I can only speak for the situation in Britain, but until the political, legal and judicial establishments (and the media) understand that anti-Zionism is a particular kind of problem, then no real progress will be made in dealing with this new manifestation of anti-Semitism. One solution is to start tackling anti-Zionist activity in universities. According to Lesley Klaff, senior lecturer in law at Sheffield Hallam University, by allowing anti-Zionist expression on campuses, university authorities are in breach of their own equality, diversity and anti-harassment policies in relation to Jewish staff and students. Such policies, she says, “are required by law to promote equality of opportunity for minorities and to protect them from harassment and ethnic hostility.”
Another solution to the problem of anti-Zionism is to demonstrate to students that supporting Israel is actually liberal and progressive. After all, Israel has a free press and a trade union movement.
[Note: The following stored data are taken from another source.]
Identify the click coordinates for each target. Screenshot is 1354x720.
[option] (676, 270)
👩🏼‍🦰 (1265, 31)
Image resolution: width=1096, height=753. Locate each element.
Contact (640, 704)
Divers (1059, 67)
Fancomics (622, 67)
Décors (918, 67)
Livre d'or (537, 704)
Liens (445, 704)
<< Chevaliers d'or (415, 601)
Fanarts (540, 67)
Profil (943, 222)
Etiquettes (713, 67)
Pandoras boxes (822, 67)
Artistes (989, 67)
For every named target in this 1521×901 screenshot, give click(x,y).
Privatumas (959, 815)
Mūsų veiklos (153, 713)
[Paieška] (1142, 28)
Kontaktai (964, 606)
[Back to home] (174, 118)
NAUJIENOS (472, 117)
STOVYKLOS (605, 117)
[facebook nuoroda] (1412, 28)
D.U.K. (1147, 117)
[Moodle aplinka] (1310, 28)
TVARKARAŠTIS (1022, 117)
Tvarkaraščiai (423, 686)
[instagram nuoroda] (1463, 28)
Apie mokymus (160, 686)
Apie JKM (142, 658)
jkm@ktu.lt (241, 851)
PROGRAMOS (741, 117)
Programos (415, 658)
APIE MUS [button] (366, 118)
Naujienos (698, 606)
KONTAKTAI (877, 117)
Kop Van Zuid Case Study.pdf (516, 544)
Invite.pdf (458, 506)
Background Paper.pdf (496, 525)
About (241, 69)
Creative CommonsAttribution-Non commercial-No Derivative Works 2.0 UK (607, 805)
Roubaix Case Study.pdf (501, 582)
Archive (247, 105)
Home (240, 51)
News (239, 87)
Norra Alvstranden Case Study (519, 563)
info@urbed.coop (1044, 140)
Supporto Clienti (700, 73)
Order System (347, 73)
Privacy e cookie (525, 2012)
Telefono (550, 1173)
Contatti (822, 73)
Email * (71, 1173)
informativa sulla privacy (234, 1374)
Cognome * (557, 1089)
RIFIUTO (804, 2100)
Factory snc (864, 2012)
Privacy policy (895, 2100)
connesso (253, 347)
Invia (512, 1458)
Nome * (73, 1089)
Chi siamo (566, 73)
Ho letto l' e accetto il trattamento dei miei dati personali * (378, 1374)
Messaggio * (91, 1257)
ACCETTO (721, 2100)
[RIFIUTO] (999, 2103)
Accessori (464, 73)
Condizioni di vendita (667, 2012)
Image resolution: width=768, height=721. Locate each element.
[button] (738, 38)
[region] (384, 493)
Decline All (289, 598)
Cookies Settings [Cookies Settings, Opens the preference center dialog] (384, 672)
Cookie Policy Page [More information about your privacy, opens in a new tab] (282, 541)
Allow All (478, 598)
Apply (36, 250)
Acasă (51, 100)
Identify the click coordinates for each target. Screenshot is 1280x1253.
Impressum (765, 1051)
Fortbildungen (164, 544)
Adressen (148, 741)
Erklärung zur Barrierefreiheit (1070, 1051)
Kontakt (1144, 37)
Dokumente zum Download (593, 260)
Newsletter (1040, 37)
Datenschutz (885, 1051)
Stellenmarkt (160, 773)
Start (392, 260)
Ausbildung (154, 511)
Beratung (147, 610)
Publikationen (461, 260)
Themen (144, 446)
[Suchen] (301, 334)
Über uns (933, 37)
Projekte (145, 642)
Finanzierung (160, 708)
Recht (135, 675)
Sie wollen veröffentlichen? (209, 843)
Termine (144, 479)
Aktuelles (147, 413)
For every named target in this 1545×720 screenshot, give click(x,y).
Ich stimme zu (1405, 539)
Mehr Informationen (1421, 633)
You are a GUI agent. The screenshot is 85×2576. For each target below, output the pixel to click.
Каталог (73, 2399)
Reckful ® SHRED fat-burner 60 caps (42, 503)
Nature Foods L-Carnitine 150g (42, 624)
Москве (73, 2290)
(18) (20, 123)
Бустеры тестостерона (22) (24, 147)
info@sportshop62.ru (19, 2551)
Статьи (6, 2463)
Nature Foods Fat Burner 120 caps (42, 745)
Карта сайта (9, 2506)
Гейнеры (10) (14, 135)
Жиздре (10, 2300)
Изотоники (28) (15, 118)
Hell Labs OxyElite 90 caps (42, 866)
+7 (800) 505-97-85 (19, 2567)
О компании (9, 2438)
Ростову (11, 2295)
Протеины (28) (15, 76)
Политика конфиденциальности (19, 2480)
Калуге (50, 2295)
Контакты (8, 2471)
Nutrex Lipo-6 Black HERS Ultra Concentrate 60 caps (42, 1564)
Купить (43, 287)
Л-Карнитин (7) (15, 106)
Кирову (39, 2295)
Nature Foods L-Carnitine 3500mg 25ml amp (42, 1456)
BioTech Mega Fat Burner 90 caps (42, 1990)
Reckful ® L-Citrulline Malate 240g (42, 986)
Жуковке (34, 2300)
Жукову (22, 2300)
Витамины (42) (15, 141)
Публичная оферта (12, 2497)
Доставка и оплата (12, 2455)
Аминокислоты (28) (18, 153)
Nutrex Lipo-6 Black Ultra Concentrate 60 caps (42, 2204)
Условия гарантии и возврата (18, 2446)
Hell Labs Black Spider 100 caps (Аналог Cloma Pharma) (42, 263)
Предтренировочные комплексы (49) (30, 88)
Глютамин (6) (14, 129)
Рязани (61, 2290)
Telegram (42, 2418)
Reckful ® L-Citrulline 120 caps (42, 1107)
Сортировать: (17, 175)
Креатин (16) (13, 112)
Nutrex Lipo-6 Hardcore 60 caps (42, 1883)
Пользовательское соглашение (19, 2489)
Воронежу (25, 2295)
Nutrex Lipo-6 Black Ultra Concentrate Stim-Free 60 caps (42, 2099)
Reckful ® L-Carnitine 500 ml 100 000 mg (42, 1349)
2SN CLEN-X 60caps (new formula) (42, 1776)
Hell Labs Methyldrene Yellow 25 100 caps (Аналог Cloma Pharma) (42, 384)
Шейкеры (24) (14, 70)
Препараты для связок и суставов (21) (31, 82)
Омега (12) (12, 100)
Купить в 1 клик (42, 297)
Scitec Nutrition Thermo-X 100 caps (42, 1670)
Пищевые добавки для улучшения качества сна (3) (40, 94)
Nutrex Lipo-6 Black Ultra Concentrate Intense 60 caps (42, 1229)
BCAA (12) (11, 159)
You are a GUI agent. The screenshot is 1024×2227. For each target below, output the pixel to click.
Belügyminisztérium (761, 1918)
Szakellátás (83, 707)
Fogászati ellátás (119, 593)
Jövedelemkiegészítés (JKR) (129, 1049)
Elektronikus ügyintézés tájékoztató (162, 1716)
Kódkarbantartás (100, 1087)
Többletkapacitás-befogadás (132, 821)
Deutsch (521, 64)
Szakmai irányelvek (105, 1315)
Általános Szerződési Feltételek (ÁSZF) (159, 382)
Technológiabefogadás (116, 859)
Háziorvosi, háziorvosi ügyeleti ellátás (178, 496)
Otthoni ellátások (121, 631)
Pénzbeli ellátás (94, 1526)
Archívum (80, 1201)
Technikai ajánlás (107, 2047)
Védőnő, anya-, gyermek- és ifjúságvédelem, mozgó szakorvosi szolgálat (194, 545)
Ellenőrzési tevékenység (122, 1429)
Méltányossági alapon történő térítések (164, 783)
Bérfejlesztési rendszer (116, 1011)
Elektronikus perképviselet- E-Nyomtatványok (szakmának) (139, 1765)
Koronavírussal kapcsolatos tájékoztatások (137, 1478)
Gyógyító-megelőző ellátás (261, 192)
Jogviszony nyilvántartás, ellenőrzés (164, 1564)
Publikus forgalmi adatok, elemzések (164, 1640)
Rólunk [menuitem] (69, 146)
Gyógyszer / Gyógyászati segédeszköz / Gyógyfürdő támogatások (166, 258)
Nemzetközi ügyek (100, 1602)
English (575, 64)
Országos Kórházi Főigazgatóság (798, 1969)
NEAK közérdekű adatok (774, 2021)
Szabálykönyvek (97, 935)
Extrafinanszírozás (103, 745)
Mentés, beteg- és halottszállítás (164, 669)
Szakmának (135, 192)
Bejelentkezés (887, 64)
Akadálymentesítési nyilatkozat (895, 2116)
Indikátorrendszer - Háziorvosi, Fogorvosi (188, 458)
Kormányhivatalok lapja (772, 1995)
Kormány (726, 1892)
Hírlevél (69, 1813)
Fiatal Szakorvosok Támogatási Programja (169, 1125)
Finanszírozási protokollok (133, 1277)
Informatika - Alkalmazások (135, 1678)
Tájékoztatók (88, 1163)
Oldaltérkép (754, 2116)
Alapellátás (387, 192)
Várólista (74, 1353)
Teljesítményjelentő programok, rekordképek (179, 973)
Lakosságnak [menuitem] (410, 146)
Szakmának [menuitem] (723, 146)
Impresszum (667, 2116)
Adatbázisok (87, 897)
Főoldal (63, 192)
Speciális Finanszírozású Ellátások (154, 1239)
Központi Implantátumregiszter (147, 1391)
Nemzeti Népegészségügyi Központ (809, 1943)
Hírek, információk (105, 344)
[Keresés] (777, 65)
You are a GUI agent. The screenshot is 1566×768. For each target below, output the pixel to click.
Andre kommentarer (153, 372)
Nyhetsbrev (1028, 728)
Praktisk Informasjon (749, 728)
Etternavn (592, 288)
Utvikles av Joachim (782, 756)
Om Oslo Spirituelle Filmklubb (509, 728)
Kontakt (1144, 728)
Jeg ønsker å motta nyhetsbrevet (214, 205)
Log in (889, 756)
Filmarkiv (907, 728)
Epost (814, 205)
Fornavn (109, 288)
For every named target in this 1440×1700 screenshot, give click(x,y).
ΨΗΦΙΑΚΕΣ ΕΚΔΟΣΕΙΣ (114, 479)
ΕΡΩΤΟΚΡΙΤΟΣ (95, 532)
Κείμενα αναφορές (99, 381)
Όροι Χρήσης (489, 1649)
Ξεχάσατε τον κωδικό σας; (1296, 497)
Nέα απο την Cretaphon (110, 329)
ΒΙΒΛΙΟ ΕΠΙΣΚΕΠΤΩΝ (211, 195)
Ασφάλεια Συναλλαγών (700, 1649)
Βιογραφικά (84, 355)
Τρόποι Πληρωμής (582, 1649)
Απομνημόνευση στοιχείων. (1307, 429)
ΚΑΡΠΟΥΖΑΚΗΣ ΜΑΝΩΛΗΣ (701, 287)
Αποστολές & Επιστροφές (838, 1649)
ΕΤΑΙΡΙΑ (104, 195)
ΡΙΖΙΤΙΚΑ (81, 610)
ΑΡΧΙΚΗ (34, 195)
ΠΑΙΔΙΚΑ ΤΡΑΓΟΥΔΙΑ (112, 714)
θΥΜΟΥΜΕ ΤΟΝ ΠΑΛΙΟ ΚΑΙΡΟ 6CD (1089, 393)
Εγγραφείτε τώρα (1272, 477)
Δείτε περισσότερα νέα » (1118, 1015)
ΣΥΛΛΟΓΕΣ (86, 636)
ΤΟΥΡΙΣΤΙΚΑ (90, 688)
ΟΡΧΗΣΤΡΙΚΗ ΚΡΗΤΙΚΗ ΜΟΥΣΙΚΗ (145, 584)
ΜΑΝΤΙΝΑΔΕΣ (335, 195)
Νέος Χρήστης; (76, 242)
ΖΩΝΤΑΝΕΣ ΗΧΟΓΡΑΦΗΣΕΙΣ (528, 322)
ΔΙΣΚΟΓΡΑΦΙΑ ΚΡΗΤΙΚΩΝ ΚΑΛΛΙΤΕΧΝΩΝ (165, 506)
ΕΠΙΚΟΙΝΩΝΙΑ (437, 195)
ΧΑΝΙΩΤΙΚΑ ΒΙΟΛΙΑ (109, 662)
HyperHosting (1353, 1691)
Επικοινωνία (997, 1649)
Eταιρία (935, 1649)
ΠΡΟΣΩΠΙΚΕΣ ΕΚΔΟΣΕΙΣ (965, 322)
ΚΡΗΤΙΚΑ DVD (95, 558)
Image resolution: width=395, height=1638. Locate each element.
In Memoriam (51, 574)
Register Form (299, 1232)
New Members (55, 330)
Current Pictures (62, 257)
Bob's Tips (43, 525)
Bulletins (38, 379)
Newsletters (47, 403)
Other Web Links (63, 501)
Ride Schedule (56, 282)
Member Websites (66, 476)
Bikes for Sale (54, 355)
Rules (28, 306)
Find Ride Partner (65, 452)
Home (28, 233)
Women are guaranteed equality, Israeli Arabs have the right to vote, homosexuals enjoy full civil rights, and Jews, Muslims, Druze, Baha’i and Christians can practise their respective faiths in peace. Israel is also a world leader in green technology and the advancement of animal welfare. These values are in short supply in the Middle East and are exactly the kind of ideals which progressives and left-leaning students usually gravitate towards.
Before anti-Zionists get on their high horse about the Palestinians and the disputed territories, let us not forget that modern Zionism was/is the product of the world’s pathological inability to allow Jews to live in their societies. Crusades, inquisitions, pogroms and the mass murder of six million Jews meant that the only option left to the Jewish people was/is to have a nation state. Then there was the expulsion of nearly a million Jews from Arab and Muslim lands in the 1940s and 1950s. Now after having achieved the goal of Jewish self-determination in the Middle East, along comes Israelophobia, which essentially denies the Jewish people a home. So where are Jews expected to go?
It seems to me that Israelophobes hold the irrational and bigoted belief that Jews are not entitled to exist as a people. And if that’s not racial hatred, I don’t know what is.